I thought about who might have handed me this. Because alongside certain genuinely lovely women who had graced my life with their presence, there had also been others—the ones you end up with when nothing better is available, or when you only find out six months later that she’d been working her way through the city’s amateur football league (first team and veterans), which she had apparently framed as a great romance. Or when you were so drunk you were lucky to wind up with someone female at all.

My entire sexual history played out on that bench like a highlight reel. Sabrina at some miserable village party—she was sixteen, which at the time I’d told myself was somehow fine, in the way that seventeen-year-olds tell themselves things are fine. Bianca, who had a nickname in our circle that translated roughly to "fuck trophy" and had been thoroughly earned. There was something off about her anyway, a smell I’d filed away and chosen not to examine. And Melanie. God, Melanie. Haven’t heard from her in years. Is she even still around?

Sitting there on that bench, having spent seven days convincing myself of the worst and stacking every minor symptom into evidence and seeing even the most beautiful women in my life as potential vectors—the fear was real. Shit-yourself scared. The kind where you start mentally rehearsing sentences you hope you’ll never have to say out loud.

Back in the waiting room they called my anonymous number. I yelled "Here!" louder than necessary and stumbled to the front desk. My counselor glanced at the document that apparently held my entire fate, and then said something like: Er—right—let’s go into the consultation room. More private in there. A pause. Sit down first.

Sit down first. Sit down first. I wanted to call my mother. I wanted to sprint to the nearest church and confess everything, including things that hadn’t technically been sins. I wanted to build a time machine and travel back six years to slap the horny idiot version of myself across the face before he made certain choices involving Sabrina. Anything but sit down. Sitting down meant it was real. Sitting down meant we were about to have a very different kind of conversation.

The test was negative. Obviously. If it hadn’t been, this would have been written in a register so soaked in melancholy and hard-won humility it would have broken something in you. She just wanted to walk me through what a rapid test looked like and collect the fifteen euros. That was all. My life was continuing. No barbecues with support groups, no new friends at the Wedding AIDS club, no great love story set against a backdrop of failing immune systems. I was almost disappointed.

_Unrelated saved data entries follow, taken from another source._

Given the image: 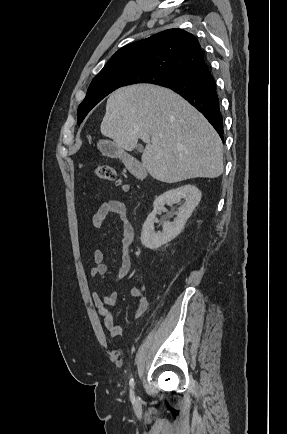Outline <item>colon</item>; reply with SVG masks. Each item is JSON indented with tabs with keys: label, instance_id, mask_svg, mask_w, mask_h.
Listing matches in <instances>:
<instances>
[{
	"label": "colon",
	"instance_id": "colon-1",
	"mask_svg": "<svg viewBox=\"0 0 287 434\" xmlns=\"http://www.w3.org/2000/svg\"><path fill=\"white\" fill-rule=\"evenodd\" d=\"M96 176L103 181L120 183L115 169L109 164L98 165L95 169Z\"/></svg>",
	"mask_w": 287,
	"mask_h": 434
}]
</instances>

I’d expected a moment—the moment, specifically, where everything snaps into clarity and suddenly you understand what matters. You book a flight to Tokyo. You give money to children who need it. You stop wasting your days in an office and start actually living. The curtain parts. I waited for it. It didn’t come. We went to Kreuzberg, poured beer and MDMA into ourselves, and danced until sunrise in some basement that smelled like other people’s sweat. Mostly because the next day was a public holiday.

The epiphany never arrived. The gratitude never crystallized into anything durable. And I understand why—because moments like that are only legible in the instant, and because too many people sit in that same waiting room and hear something they can’t un-hear, and because HIV and AIDS are still out there, still real, still killing people who did nothing to deserve it. What stayed with me instead was quieter and more practical: a recalibration. The next time I’m about to leave the condom in my jacket pocket out of laziness or wishful thinking or whatever story I’m telling myself in the moment, something will be there to cut through it. A voice that knows where that bench is. That says: don’t be an idiot. Who knows what’s been in there. Or better yet—put it back, go home, have a nice evening. Warm wraps. A bad movie. Good company.